Collected data
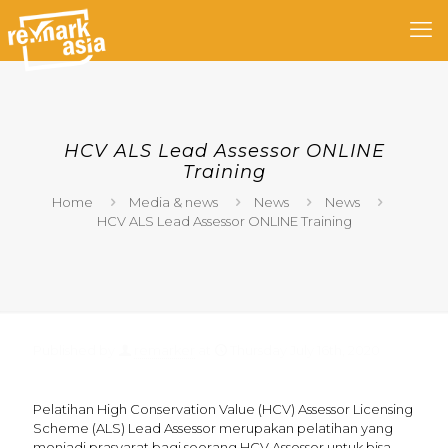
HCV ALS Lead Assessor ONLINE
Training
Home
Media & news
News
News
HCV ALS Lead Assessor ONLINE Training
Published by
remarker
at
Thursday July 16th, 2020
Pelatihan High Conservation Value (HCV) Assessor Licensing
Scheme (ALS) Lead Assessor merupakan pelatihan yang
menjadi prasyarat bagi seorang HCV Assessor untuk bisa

---

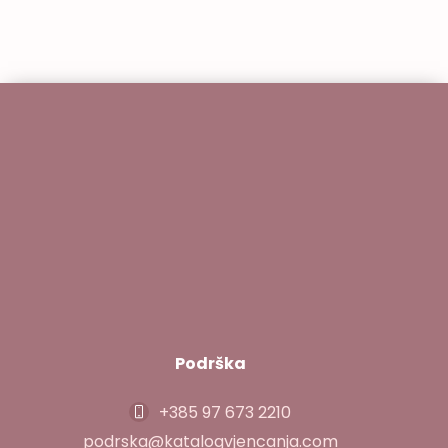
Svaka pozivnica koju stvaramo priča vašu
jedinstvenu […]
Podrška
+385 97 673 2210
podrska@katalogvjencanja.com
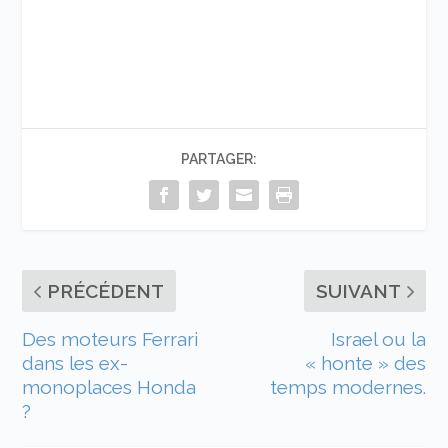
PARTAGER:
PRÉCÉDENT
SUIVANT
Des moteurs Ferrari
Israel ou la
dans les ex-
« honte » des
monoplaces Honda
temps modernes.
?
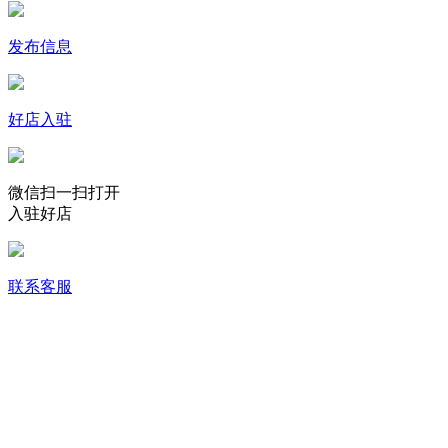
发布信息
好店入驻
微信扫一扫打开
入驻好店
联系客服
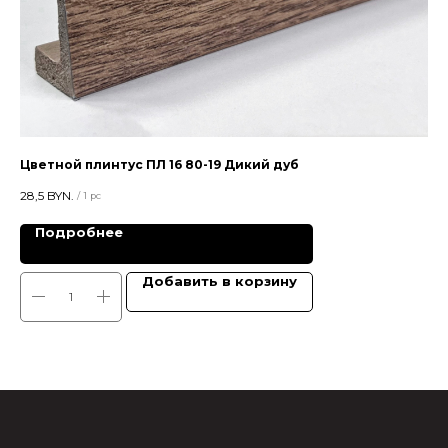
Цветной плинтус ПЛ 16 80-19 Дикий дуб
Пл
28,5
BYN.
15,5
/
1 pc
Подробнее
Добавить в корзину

==

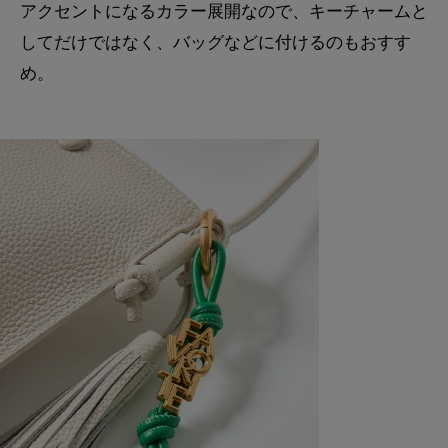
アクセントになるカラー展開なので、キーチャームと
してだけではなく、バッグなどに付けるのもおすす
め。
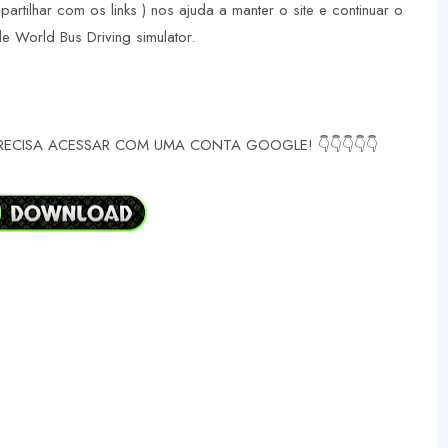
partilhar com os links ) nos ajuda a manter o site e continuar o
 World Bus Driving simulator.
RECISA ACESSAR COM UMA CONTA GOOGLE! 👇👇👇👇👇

▸ **ASSIGNMENT**:
Using the entries above, say how many lines include the word "ONLINE", with no other output.

▸ **ANSWER**:
2